What about fiction from the past 50 years? Toni Morrison’s “Beloved” ranks first, at No. 43, followed by William Gibson’s “Neuromancer,” Art Spiegelman’s “Maus,” Ms. Morrison’s “The Bluest Eye,” Sandra Cisneros’s “The House on Mango Street,” Anne Moody’s “Coming of Age in Mississippi,” Leslie Marmon Silko’s “Ceremony” and Alice Walker’s “The Color Purple.”
Top articles? Garrett Hardin’s “The Tragedy of the Commons” and Francis Fukuyama’s “The End of History.” And so on. Altogether, the Syllabus Explorer tracks about 933,000 works. Nearly half of these are assigned only once.
Such data has many uses. For academics, for example, it offers a window onto something they generally know very little about: how widely their work is read.
It also allows us to introduce a new publication metric based on the frequency with which works are taught, which we call the “teaching score.” The score is derived from the ranking order of the text, not the raw number of citations, such that a book or article that is used in four or five classes gets a score of 1, while “The Republic,” which is assigned 3,500 times, gets a score of 100.
Many academics are uncomfortable with this sort of numerical reduction of intellectual work. Taken in isolation, we share this concern. But there is a broader context here: At present, publication metrics basically involve counting the citations of a given academic work in other academic publications. And since it can take years for an influential work to accumulate citations, shortcuts have become popular, such as the “journal impact factor,” which scores journal articles based on journal rankings that are determined by the journals’ own frequency of citation in other journals.
Such metrics are controversial, and with good reason: They capture only a narrow range of the things academics do and value. Journals, in particular, exist mostly to advance the state of research in specialized fields, and therefore they privilege work that is often by necessity (though also sometimes just by ingrained habit) esoteric. This is not a bad thing, but when used to derive performance metrics, it creates a clear set of signals to academics about how they should be spending their time and whom they should be writing for.
If you like the idea of a more publicly engaged academy, you need to look elsewhere for incentives. And that’s where we think our “teaching score” metric could be useful. Teaching captures a very different set of judgments about what is important than publication does. In particular, it accords more value to qualities that are useful in the classroom, like accessibility and clarity. A widely taught but infrequently cited article is an important achievement, but an invisible one to current impact metrics.
We don’t think either approach to measuring the influence of a work is better than the other.
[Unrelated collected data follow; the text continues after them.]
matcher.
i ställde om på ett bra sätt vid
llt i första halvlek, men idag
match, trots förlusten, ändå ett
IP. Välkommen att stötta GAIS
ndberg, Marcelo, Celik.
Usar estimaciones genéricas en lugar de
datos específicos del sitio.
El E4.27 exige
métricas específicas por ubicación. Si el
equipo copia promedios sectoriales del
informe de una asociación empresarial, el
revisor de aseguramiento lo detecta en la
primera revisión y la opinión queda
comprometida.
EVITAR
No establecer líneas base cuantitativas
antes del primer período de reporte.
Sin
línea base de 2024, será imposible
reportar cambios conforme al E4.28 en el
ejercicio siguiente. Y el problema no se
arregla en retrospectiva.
But we do think that the academy is better off when it has multiple methods for valuing the wide range of work academics do.
An important caveat about the Syllabus Explorer results: They reflect the collection of syllabuses that we have gathered so far, which is large enough to give interesting results but far from complete. It is a work in progress on many levels, and one that depends on a culture of open bibliographic data-sharing in the academy.
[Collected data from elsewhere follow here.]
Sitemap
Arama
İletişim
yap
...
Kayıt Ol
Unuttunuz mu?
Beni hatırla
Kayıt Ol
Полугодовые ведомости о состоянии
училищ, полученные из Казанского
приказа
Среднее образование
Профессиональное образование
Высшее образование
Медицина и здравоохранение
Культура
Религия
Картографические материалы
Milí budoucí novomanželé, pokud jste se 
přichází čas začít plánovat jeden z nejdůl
Because of a complex mix of privacy and copyright issues concerning syllabuses, the Open Syllabus Project publishes only metadata, not the underlying documents or any personally identifying material (even though these documents can be viewed on university websites). But we think that it is important for schools to move toward a more open approach to curriculums. As universities face growing pressure to justify their teaching and research missions, we doubt that curricular obscurity is helpful.
We think that the Syllabus Explorer demonstrates how more open strategies can support teaching, diversify evaluation practices and offer new perspectives on publishing, scholarship and intellectual traditions. But as with any newly published work, that judgment now passes out of our hands and into yours.